In my db I have 300 M records(BRIGHTHOUSE engine).
When I try to run query with group by
e.g. “select field from tabl_name group by field”
I’m waiting 2 min before I receive the result.
Please tell me how to speed up queries with group by.
Thank you.
Thanks to a great help from the community users, we were able to identify several drawbacks in 3.2 RC1, such as:
—count distinct (also with aggregations) —aggregations on the joined data tables —aggregations involving lookup columns —aggregations on time-related columns —....
Most of these things are already fixed and in the middle of testing. Performance of aggregations in the next 3.2 version will be more stable. However, there is no guarantee that the list of drawbacks is already complete. Therefore, I’m very interested in hearing more from Agunko and others.
OK, today I tried a very large group by query under 3.2rc1, and the db box got very unresponsive, with huge amounts of IO wait. At the point that we killed the query it had created over 200G of temp files in the /var/lib/mysql/etc/cache directory. Does this sound like it could running into the known issue of 3.2rc1 with group by performance?
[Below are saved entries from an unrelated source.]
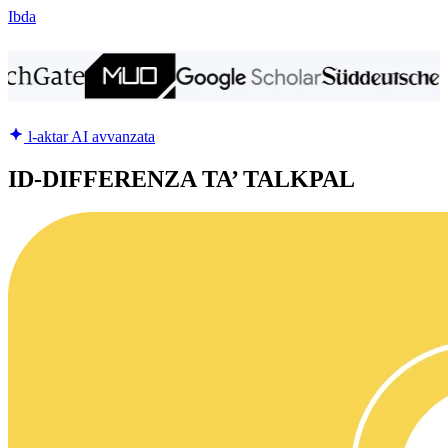
Ibda
l-aktar AI avvanzata
ID-DIFFERENZA TA’ TALKPAL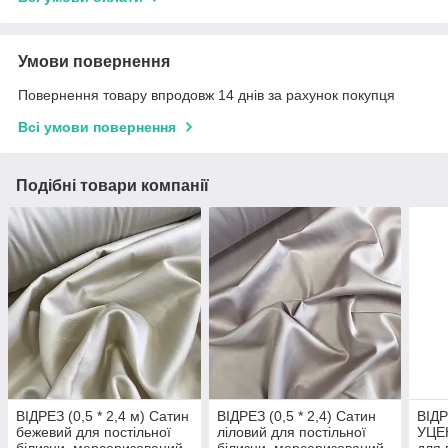
Умови повернення
Повернення товару впродовж 14 днів за рахунок покупця
Всі умови повернення
Подібні товари компанії
ВІДРЕЗ (0,5 * 2,4 м) Сатин
ВІДРЕЗ (0,5 * 2,4) Сатин
ВІДР
бежевий для постільної
ліловий для постільної
УЦЕ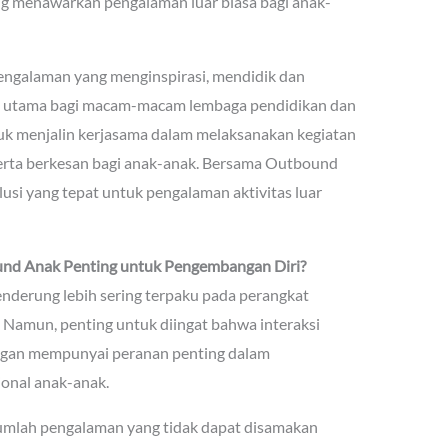
g menawarkan pengalaman luar biasa bagi anak-
ngalaman yang menginspirasi, mendidik dan
an utama bagi macam-macam lembaga pendidikan dan
k menjalin kerjasama dalam melaksanakan kegiatan
rta berkesan bagi anak-anak. Bersama Outbound
si yang tepat untuk pengalaman aktivitas luar
nd Anak Penting untuk Pengembangan Diri?
enderung lebih sering terpaku pada perangkat
. Namun, penting untuk diingat bahwa interaksi
angan mempunyai peranan penting dalam
ional anak-anak.
jumlah pengalaman yang tidak dapat disamakan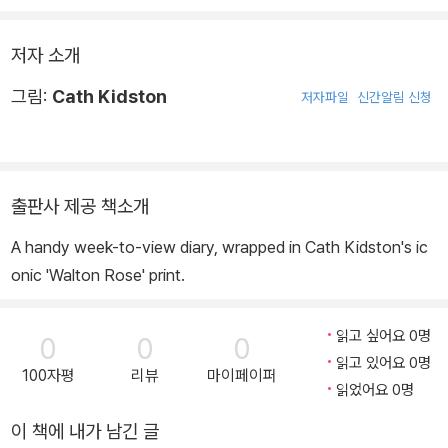
저자 소개
그림:
Cath Kidston
저자파일
신간알림 신청
출판사 제공 책소개
A handy week-to-view diary, wrapped in Cath Kidston's ic
onic 'Walton Rose' print.
읽고 싶어요 0명
0
0
0
읽고 있어요 0명
100자평
리뷰
마이페이퍼
읽었어요 0명
이 책에 내가 남긴 글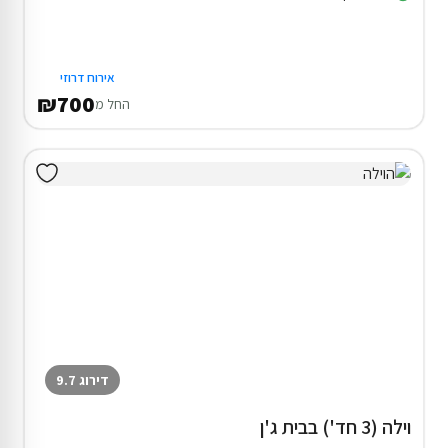
אירוח דרוזי
₪700
החל מ
דירוג 9.7
וילה (3 חד') בבית ג'ן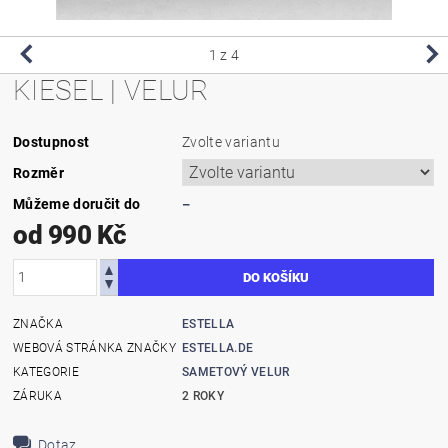
1
z 4
KIESEL | VELUR
Dostupnost
Zvolte variantu
Rozměr
Můžeme doručit do
–
od 990 Kč
ZNAČKA
ESTELLA
WEBOVÁ STRÁNKA ZNAČKY
ESTELLA.DE
KATEGORIE
SAMETOVÝ VELUR
ZÁRUKA
2 ROKY
Dotaz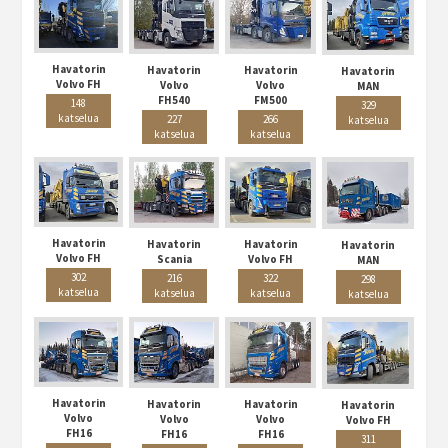
Havatorin
Havatorin
Havatorin
Havatorin
Volvo FH
Volvo
Volvo
MAN
FH540
FM500
148
329
katselua
227
266
katselua
katselua
katselua
Havatorin
Havatorin
Havatorin
Havatorin
Volvo FH
Scania
Volvo FH
MAN
302
216
322
298
katselua
katselua
katselua
katselua
Havatorin
Havatorin
Havatorin
Havatorin
Volvo
Volvo
Volvo
Volvo FH
FH16
FH16
FH16
311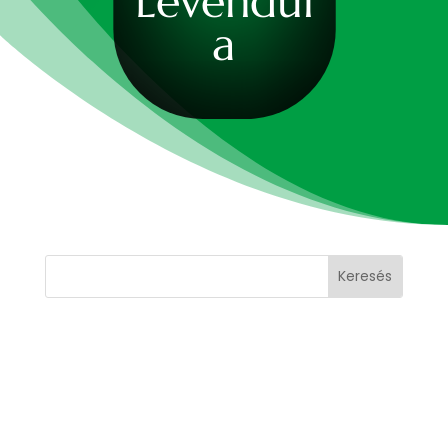
Levendul
a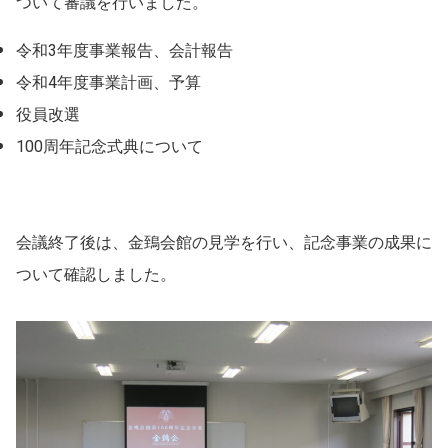
ついて審議を行いました。
令和3年度事業報告、会計報告
令和4年度事業計画、予算
役員改選
100周年記念式典について
会議終了後は、金鵄会館の見学を行い、記念事業の成果に
ついて確認しました。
The data sets involved are very large. One table is around 300 million rows, and the smaller is around 1.1 million rows. The tables are being joined on integer columns. I would estimate the result of the query should be approx 20,000 groups, with counts ranging from the many hundred million to the few thousand. Still over 200G of temp files in the cache directory seemed excessive.
Here is the actual query:
select section,pos,count(section) scount from spoof_2_section s2s join oas_log ol on s2s.spoof_id = ol.spoof_id group by section,pos order by scount;
oas_log is the 300+ million row table, spoof_2_section is the 1.1 million row table. The oas_log table contains the spoof (targeting string) and the pos (ad position) for each ad impression. Each spoof can belong to one or more sections, and we need to roll up the results to the section, pos level.
Is it possible to see bh.err log file for this query? The size of temporary files looks suspicious, indeed.
BTW, count(*) should be faster than count(column), and is nearly the same for this case.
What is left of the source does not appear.